Sunday, March 28, 2010

Weekend Walks

Photo credit: Lee Karney/U.S. Fish and Wildlife Service

I am loving my weekend walks with my husband. Today was a real highlight, since we explored a trail on Mt. Tam while our son was playing a soccer scrimmage in San Rafael. We hiked up to Phoenix Lake, around it, and up Fish Gulch almost to Lake Lagunitas. The Fish Gulch trail was quiet--so quiet that we saw a bobcat trotting up the trail ahead of us.
Picture Source: ddebold and Animal Photos!

The steep walls of the canyon were thick with redwoods and ferns. On our way down a Stellar's Jay made sure we knew he was there by flying across the trail and squawking at us. As in many wooded places, we heard many more birds than we saw, such as a hawk and the far-off knocking of a woodpecker. We saw only one other human in this canyon, on a bike, going down the other side. I felt like we had a glimpse of what Mt. Tam was like before humans logged it and built houses and roads on it.
When we came home I looked in my wildflower field guide to identify three of the wildflowers we saw. Here they are:
Checker Lily
Red Larkspur
Indian Warrior

Wildflower photos © Br. Alfred Brousseau, Saint Mary's College, from CalPhotos

(I forgot my camera so I had to find photos I could use online. It seems like there are more and more photos available now that can be used without securing permission.
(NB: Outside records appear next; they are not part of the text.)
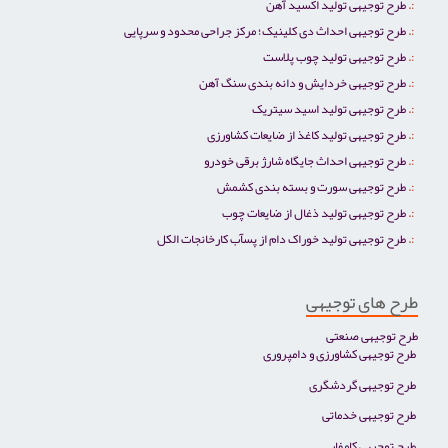
طرح توجیهی تولید اکسید آهن
طرح توجیهی احداث دی کلینیک؛ مرکز جراحی محدود و سرپایی
طرح توجیهی تولید چوب پلاست
طرح توجیهی خردایش و دانه بندی سنگ آهن
طرح توجیهی تولید اسید سیتریک
طرح توجیهی تولید کاغذ از ضایعات کشاورزی
طرح توجیهی احداث جایگاه شارژ برقی خودرو
طرح توجیهی سورت و بسته بندی کشمش
طرح توجیهی تولید ذغال از ضایعات چوب
طرح توجیهی تولید خوراک دام از پسآب کارخانجات الکل
طرح های توجیهی
طرح توجیهی صنعتی
طرح توجیهی کشاورزی و دامپروری
طرح توجیهی گردشگری
طرح توجیهی خدماتی
طرح توجیهی کامفار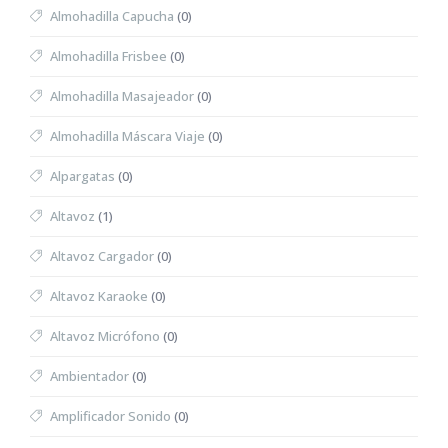
Almohadilla Capucha
(0)
Almohadilla Frisbee
(0)
Almohadilla Masajeador
(0)
Almohadilla Máscara Viaje
(0)
Alpargatas
(0)
Altavoz
(1)
Altavoz Cargador
(0)
Altavoz Karaoke
(0)
Altavoz Micrófono
(0)
Ambientador
(0)
Amplificador Sonido
(0)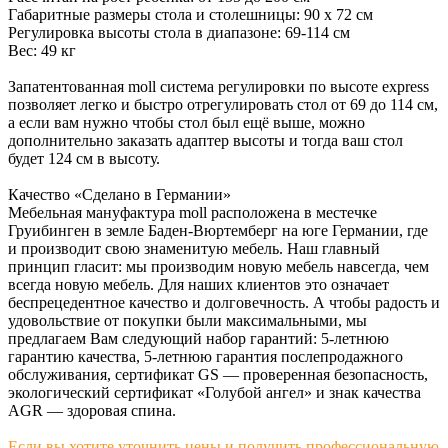
Габаритные размеры стола и столешницы: 90 х 72 см
Регулировка высоты стола в диапазоне: 69-114 см
Вес: 49 кг
Запатентованная moll система регулировки по высоте express
позволяет легко и быстро отрегулировать стол от 69 до 114 см,
а если вам нужно чтобы стол был ещё выше, можно
дополнительно заказать адаптер высоты и тогда ваш стол
будет 124 см в высоту.
Качество «Сделано в Германии»
Мебельная мануфактура moll расположена в местечке
Груибинген в земле Баден-Вюртемберг на юге Германии, где
и производит свою знаменитую мебель. Наш главный
принцип гласит: мы производим новую мебель навсегда, чем
всегда новую мебель. Для наших клиентов это означает
беспрецедентное качество и долговечность. А чтобы радость и
удовольствие от покупки были максимальными, мы
предлагаем Вам следующий набор гарантий: 5-летнюю
гарантию качества, 5-летнюю гарантия послепродажного
обслуживания, сертификат GS — проверенная безопасность,
экологический сертификат «Голубой ангел» и знак качества
AGR — здоровая спина.
Если вы хотите уточнить цены и получить профессиональную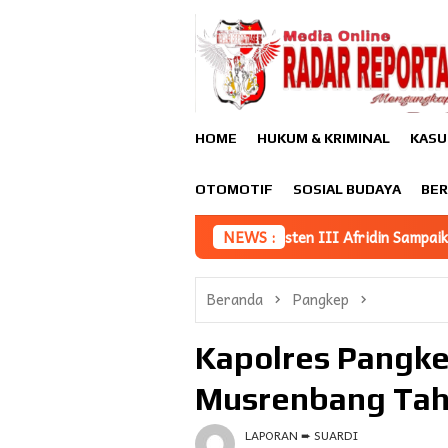
Loncat
ke
konten
HOME
HUKUM & KRIMINAL
KASU
OTOMOTIF
SOSIAL BUDAYA
BER
 Iptek Daerah, Asisten III Afridin Sampaikan Iptek Jadi Fondas
NEWS :
Beranda
Pangkep
Kapolres Pangke
Musrenbang Tahu
LAPORAN ➨ SUARDI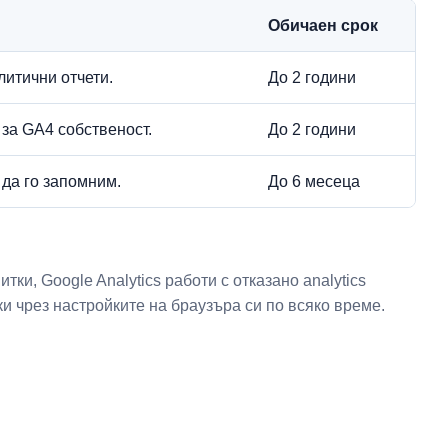
Обичаен срок
литични отчети.
До 2 години
 за GA4 собственост.
До 2 години
 да го запомним.
До 6 месеца
ки, Google Analytics работи с отказано analytics
и чрез настройките на браузъра си по всяко време.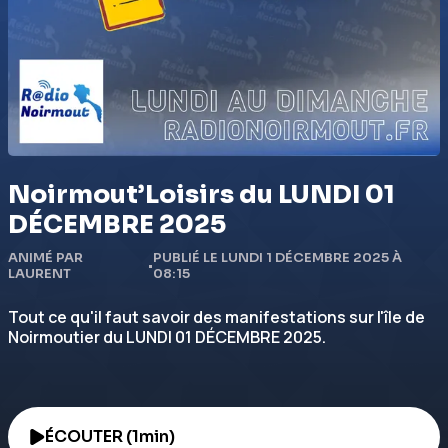
Noirmout’Loisirs du LUNDI 01
DÉCEMBRE 2025
ANIMÉ PAR
PUBLIÉ LE LUNDI 1 DÉCEMBRE 2025 À
•
LAURENT
08:15
Tout ce qu'il faut savoir des manifestations sur l'île de
Noirmoutier du LUNDI 01 DÉCEMBRE 2025.
ÉCOUTER (1min)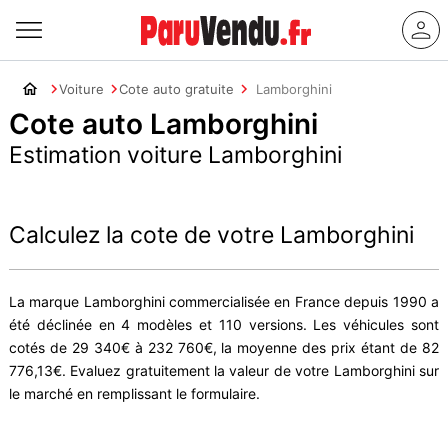
Voiture
Cote auto gratuite
Lamborghini
Cote auto Lamborghini
Estimation voiture Lamborghini
Calculez la cote de votre Lamborghini
La marque Lamborghini commercialisée en France depuis 1990 a
été déclinée en 4 modèles et 110 versions. Les véhicules sont
cotés de 29 340€ à 232 760€, la moyenne des prix étant de 82
776,13€. Evaluez gratuitement la valeur de votre Lamborghini sur
le marché en remplissant le formulaire.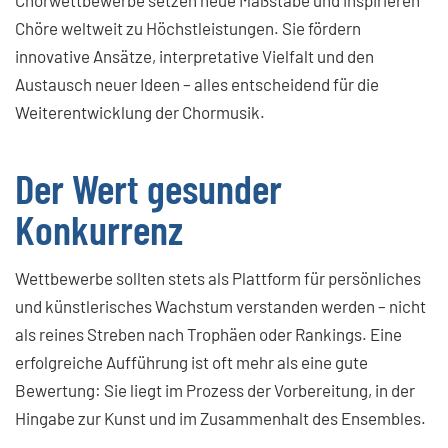
Chöre weltweit zu Höchstleistungen. Sie fördern
innovative Ansätze, interpretative Vielfalt und den
Austausch neuer Ideen – alles entscheidend für die
Weiterentwicklung der Chormusik.
Der Wert gesunder
Konkurrenz
Wettbewerbe sollten stets als Plattform für persönliches
und künstlerisches Wachstum verstanden werden – nicht
als reines Streben nach Trophäen oder Rankings. Eine
erfolgreiche Aufführung ist oft mehr als eine gute
Bewertung: Sie liegt im Prozess der Vorbereitung, in der
Hingabe zur Kunst und im Zusammenhalt des Ensembles.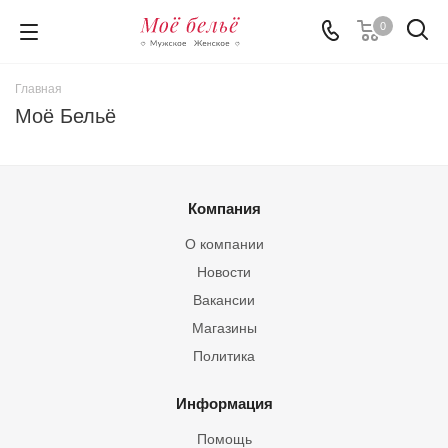
0
Главная
Моё Бельё
Компания
О компании
Новости
Вакансии
Магазины
Политика
Информация
Помощь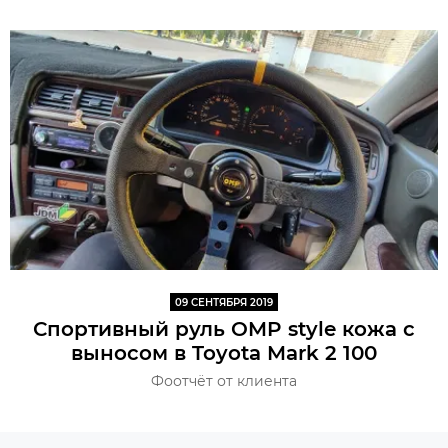
09 СЕНТЯБРЯ 2019
Спортивный руль OMP style кожа с
выносом в Toyota Mark 2 100
Фоотчёт от клиента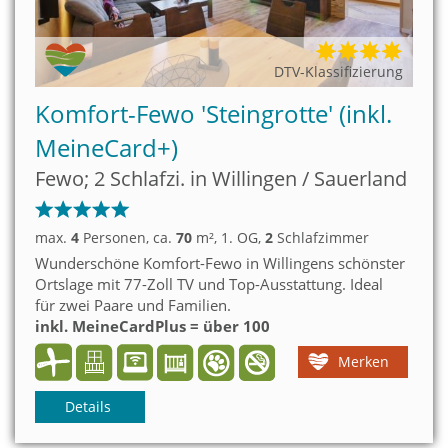
DTV-Klassifizierung
Komfort-Fewo 'Steingrotte' (inkl.
MeineCard+)
Fewo; 2 Schlafzi. in Willingen / Sauerland
max.
4
Personen
, ca.
70
m²
, 1. OG
,
2
Schlafzimmer
Wunderschöne Komfort-Fewo in Willingens schönster
Ortslage mit 77-Zoll TV und Top-Ausstattung. Ideal
für zwei Paare und Familien.
inkl. MeineCardPlus = über 100
Freizeitattraktionen kostenlos!
Merken
Details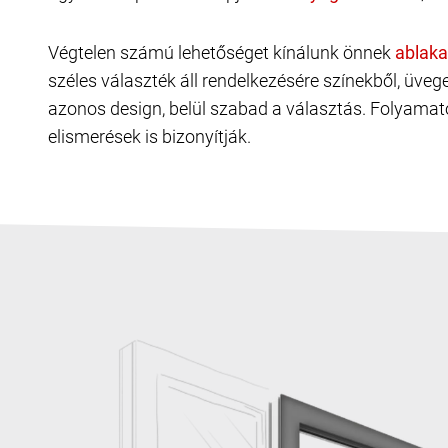
Végtelen számú lehetőséget kínálunk önnek
széles választék áll rendelkezésére színekből, üve
azonos design, belül szabad a választás. Folyamat
elismerések is bizonyítják.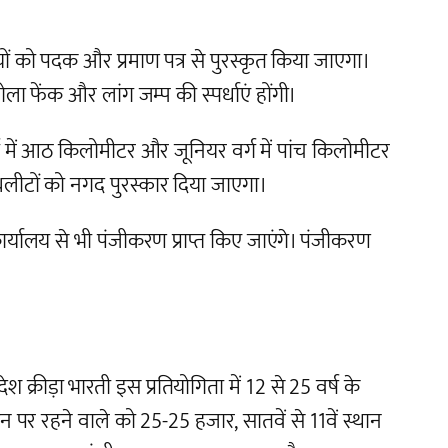
ड़ियों को पदक और प्रमाण पत्र से पुरस्कृत किया जाएगा।
 फेंक और लांग जम्प की स्पर्धाएं होंगी।
ें आठ किलोमीटर और जूनियर वर्ग में पांच किलोमीटर
एथलीटों को नगद पुरस्कार दिया जाएगा।
्यालय से भी पंजीकरण प्राप्त किए जाएंगे। पंजीकरण
क्रीड़ा भारती इस प्रतियोगिता में 12 से 25 वर्ष के
 पर रहने वाले को 25-25 हजार, सातवें से 11वें स्थान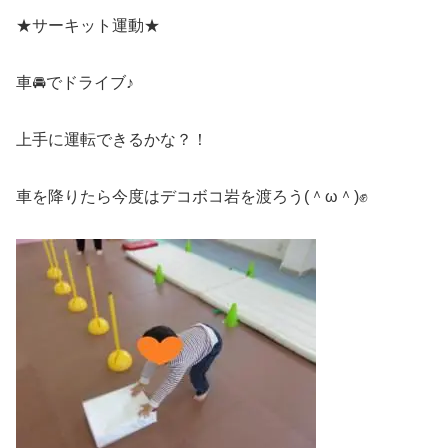
★サーキット運動★
車🚘でドライブ♪
上手に運転できるかな？！
車を降りたら今度はデコボコ岩を渡ろう(＾ω＾)✊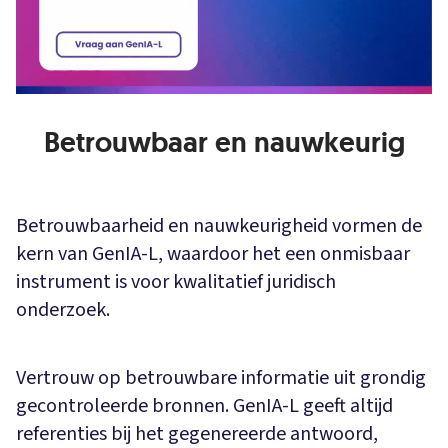
Betrouwbaar en nauwkeurig
Betrouwbaarheid en nauwkeurigheid vormen de
kern van GenIA-L, waardoor het een onmisbaar
instrument is voor kwalitatief juridisch
onderzoek.
Vertrouw op betrouwbare informatie uit grondig
gecontroleerde bronnen. GenIA-L geeft altijd
referenties bij het gegenereerde antwoord,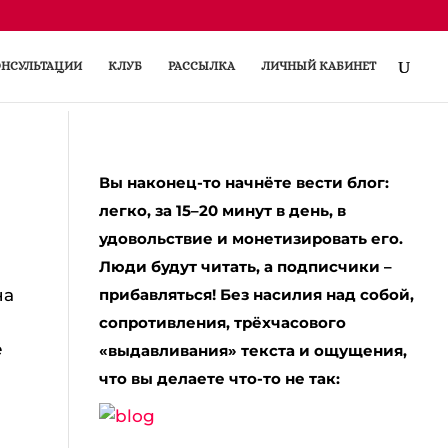
НСУЛЬТАЦИИ
КЛУБ
РАССЫЛКА
ЛИЧНЫЙ КАБИНЕТ
Вы наконец-то начнёте вести блог:
легко, за 15–20 минут в день, в
удовольствие и монетизировать его.
Люди будут читать, а подписчики –
на
прибавляться! Без насилия над собой,
сопротивления, трёхчасового
е
«выдавливания» текста и ощущения,
что вы делаете что-то не так: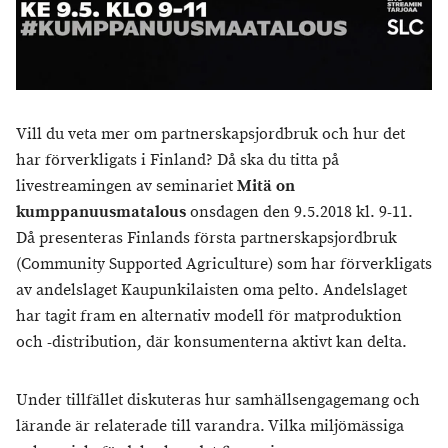
Vill du veta mer om partnerskapsjordbruk och hur det
har förverkligats i Finland? Då ska du titta på
livestreamingen av seminariet
Mitä on
kumppanuusmatalous
onsdagen den 9.5.2018 kl. 9-11.
Då presenteras Finlands första partnerskapsjordbruk
(Community Supported Agriculture) som har förverkligats
av andelslaget Kaupunkilaisten oma pelto. Andelslaget
har tagit fram en alternativ modell för matproduktion
och -distribution, där konsumenterna aktivt kan delta.
Under tillfället diskuteras hur samhällsengagemang och
lärande är relaterade till varandra. Vilka miljömässiga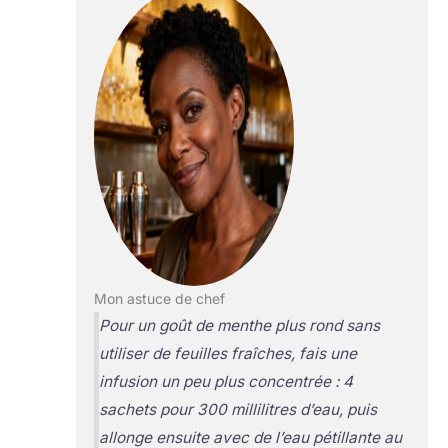
Mon astuce de chef
Pour un goût de menthe plus rond sans
utiliser de feuilles fraîches, fais une
infusion un peu plus concentrée : 4
sachets pour 300 millilitres d’eau, puis
allonge ensuite avec de l’eau pétillante au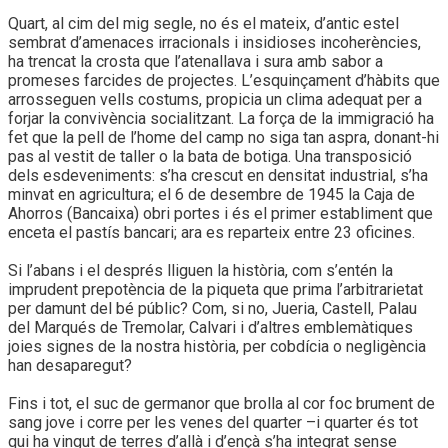
Quart, al cim del mig segle, no és el mateix, d’antic estel
sembrat d’amenaces irracionals i insidioses incoherències,
ha trencat la crosta que l’atenallava i sura amb sabor a
promeses farcides de projectes. L’esquinçament d’hàbits que
arrosseguen vells costums, propicia un clima adequat per a
forjar la convivència socialitzant. La força de la immigració ha
fet que la pell de l’home del camp no siga tan aspra, donant-hi
pas al vestit de taller o la bata de botiga. Una transposició
dels esdeveniments: s’ha crescut en densitat industrial, s’ha
minvat en agricultura; el 6 de desembre de 1945 la Caja de
Ahorros (Bancaixa) obri portes i és el primer establiment que
enceta el pastís bancari; ara es reparteix entre 23 oficines.
Si l’abans i el després lliguen la història, com s’entén la
imprudent prepotència de la piqueta que prima l’arbitrarietat
per damunt del bé públic? Com, si no, Jueria, Castell, Palau
del Marqués de Tremolar, Calvari i d’altres emblemàtiques
joies signes de la nostra història, per cobdícia o negligència
han desaparegut?
Fins i tot, el suc de germanor que brolla al cor foc brument de
sang jove i corre per les venes del quarter –i quarter és tot
qui ha vingut de terres d’allà i d’ençà s’ha integrat sense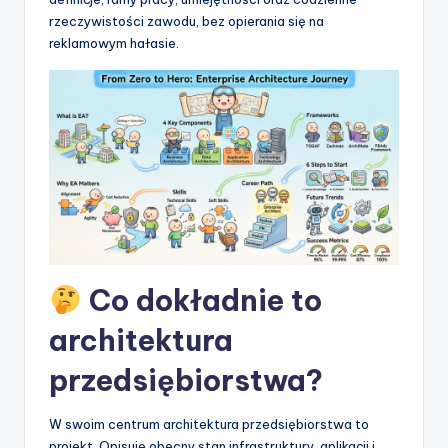
t
rzeczywistości zawodu, bez opierania się na
w
reklamowym hałasie.
a
r
e
I
n
d
u
Co dokładnie to
s
architektura
t
przedsiębiorstwa?
r
y
W swoim centrum architektura przedsiębiorstwa to
U
projekt. Opisuje obecny stan infrastruktury, aplikacji i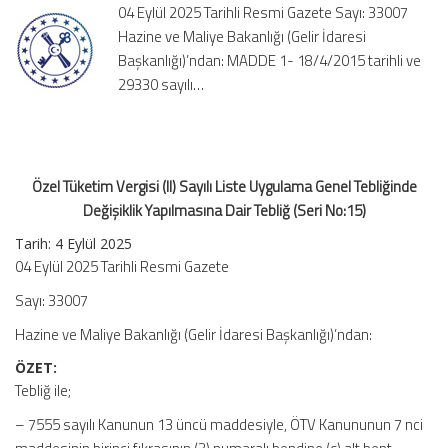
04 Eylül 2025 Tarihli Resmi Gazete Sayı: 33007
Uygulama
Hazine ve Maliye Bakanlığı (Gelir İdaresi
Genel
Başkanlığı)’ndan: MADDE 1- 18/4/2015 tarihli ve
Tebliğinde
Değişiklik
29330 sayılı…
Yapılmasına
Dair
Tebliğ
(Seri
Özel Tüketim Vergisi (II) Sayılı Liste Uygulama Genel Tebliğinde
No:15)
için
Değişiklik Yapılmasına Dair Tebliğ (Seri No:15)
Tarih: 4 Eylül 2025
04 Eylül 2025 Tarihli Resmi Gazete
Sayı: 33007
Hazine ve Maliye Bakanlığı (Gelir İdaresi Başkanlığı)’ndan:
ÖZET:
Tebliğ ile;
– 7555 sayılı Kanunun 13 üncü maddesiyle, ÖTV Kanununun 7 nci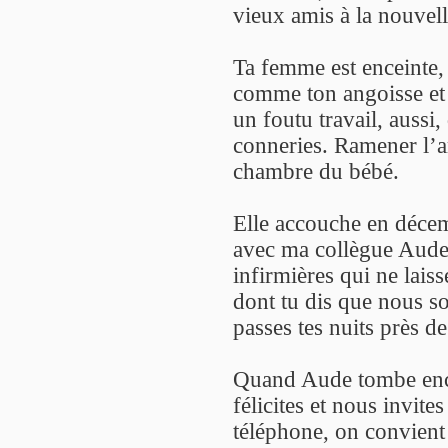
vieux amis à la nouvel
Ta femme est enceinte
comme ton angoisse et t
un foutu travail, aussi,
conneries. Ramener l’ar
chambre du bébé.
Elle accouche en décem
avec ma collègue Aude,
infirmières qui ne lais
dont tu dis que nous s
passes tes nuits près de
Quand Aude tombe encei
félicites et nous invite
téléphone, on convient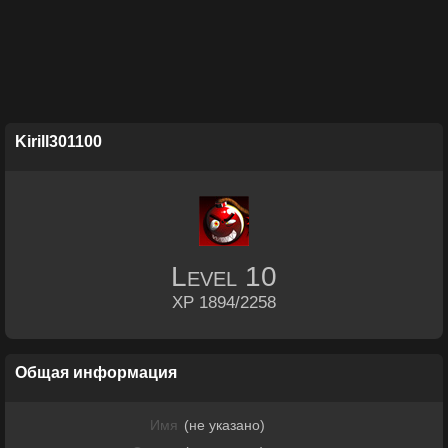
Kirill301100
Level
10
XP 1894/2258
Общая информация
Имя
(не указано)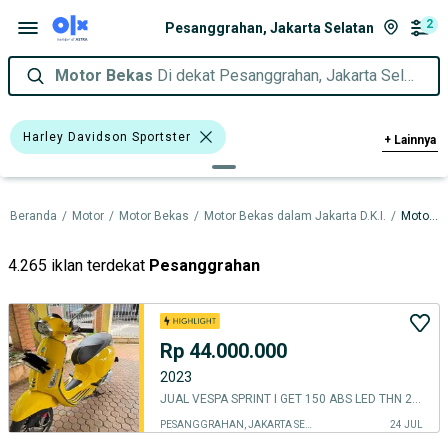
2
Pesanggrahan, Jakarta Selatan
Motor Bekas
Di dekat Pesanggrahan, Jakarta Selatan
Harley Davidson Sportster
+
Lainnya
Harley Davidson
Piaggio
Beranda
/
Motor
/
Motor Bekas
/
Motor Bekas dalam Jakarta D.K.I.
/
Motor Bekas dalam Jakarta Selatan
Harga
Merek Dan Model
Tahun
Tipe Membership
4.265 iklan terdekat
Pesanggrahan
Rp 44.000.000
2023
JUAL VESPA SPRINT I GET 150 ABS LED THN 2023 Mulus
PESANGGRAHAN, JAKARTA SELATAN
24 JUL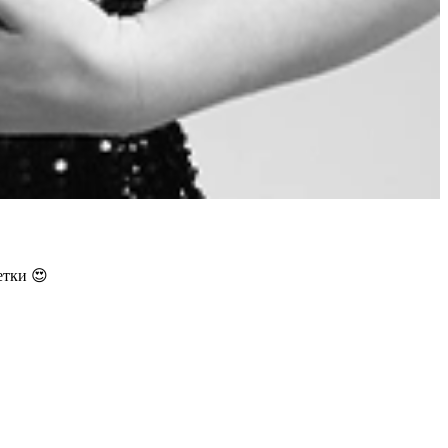
етки 😍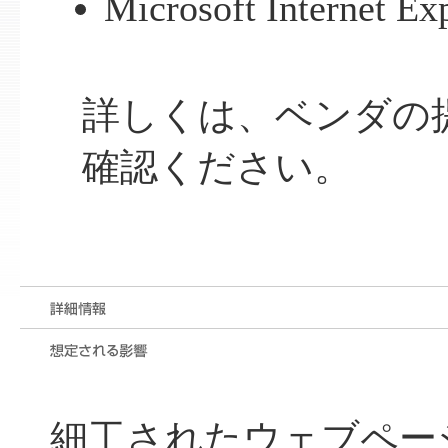
Microsoft Internet Ex
詳しくは、ベンダの
確認ください。
細工されたウェブペー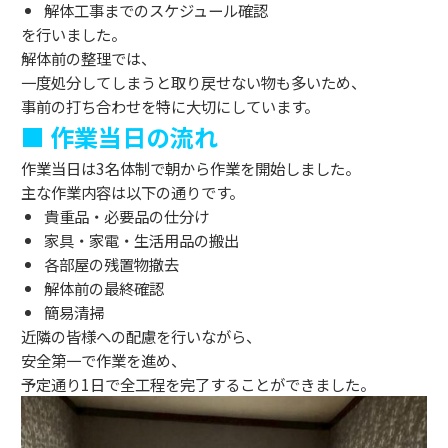
解体工事までのスケジュール確認
を行いました。
解体前の整理では、
一度処分してしまうと取り戻せない物も多いため、
事前の打ち合わせを特に大切にしています。
■ 作業当日の流れ
作業当日は3名体制で朝から作業を開始しました。
主な作業内容は以下の通りです。
貴重品・必要品の仕分け
家具・家電・生活用品の搬出
各部屋の残置物撤去
解体前の最終確認
簡易清掃
近隣の皆様への配慮を行いながら、
安全第一で作業を進め、
予定通り1日で全工程を完了することができました。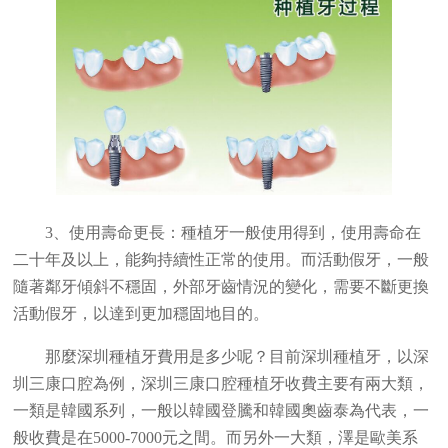
3、使用壽命更長：種植牙一般使用得到，使用壽命在
二十年及以上，能夠持續性正常的使用。而活動假牙，一般
隨著鄰牙傾斜不穩固，外部牙齒情況的變化，需要不斷更換
活動假牙，以達到更加穩固地目的。
那麼深圳種植牙費用是多少呢？目前深圳種植牙，以深
圳三康口腔為例，深圳三康口腔種植牙收費主要有兩大類，
一類是韓國系列，一般以韓國登騰和韓國奧齒泰為代表，一
般收費是在5000-7000元之間。而另外一大類，澤是歐美系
I always like to check because I want to respect photographers' wishes about how their photos are used.)

3 comments:

elizabeth said...

Were the Indian Warriors growing under a Manzanita grove? I think they have a synergistic relationship with Manzanita. Betsy

elizabeth said...

Whoops! I meant to say symbiotic! But actually after looking it up the relationship sounds like it might be parasitic. The warriors attach to the root system of the manzanita. I'm not sure if the manzanita gets anything out of the relationship. Betsy

Daphne said...

Wow, I wish I could remember if there were manzanita. I remember buckeye and bay since we commented on those trees. This was not in Fish Gulch where the redwoods were, however, but on a more open slope above Phoenix Lake.